_Your assignment_.
Take the entries that follow and return exactly the lines from the one holding "Con l’aiuto di cheratometro e lampada" through the one holding "Multifocali", both included. Nothing else is needed.
************
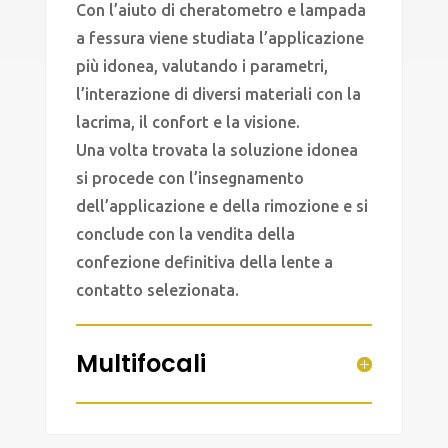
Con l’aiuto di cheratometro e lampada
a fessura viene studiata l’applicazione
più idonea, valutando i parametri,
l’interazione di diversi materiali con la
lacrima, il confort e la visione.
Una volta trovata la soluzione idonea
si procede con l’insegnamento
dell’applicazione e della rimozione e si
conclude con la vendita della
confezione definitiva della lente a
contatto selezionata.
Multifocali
************
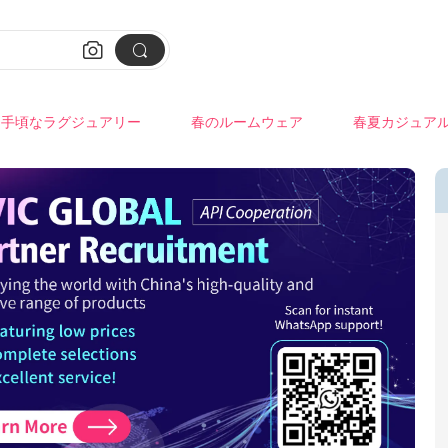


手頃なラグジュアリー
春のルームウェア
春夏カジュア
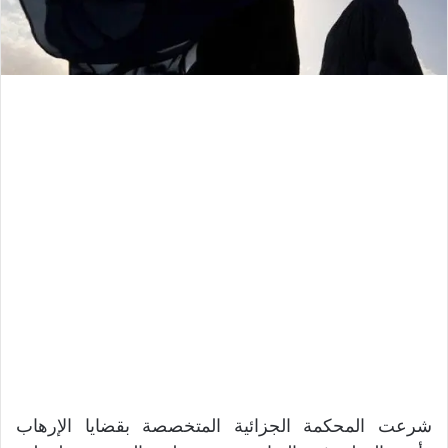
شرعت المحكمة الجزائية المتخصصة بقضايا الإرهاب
************
_Solution to this task_.
Con l’aiuto di cheratometro e lampada
a fessura viene studiata l’applicazione
più idonea, valutando i parametri,
l’interazione di diversi materiali con la
lacrima, il confort e la visione.
Una volta trovata la soluzione idonea
si procede con l’insegnamento
dell’applicazione e della rimozione e si
conclude con la vendita della
confezione definitiva della lente a
contatto selezionata.
Multifocali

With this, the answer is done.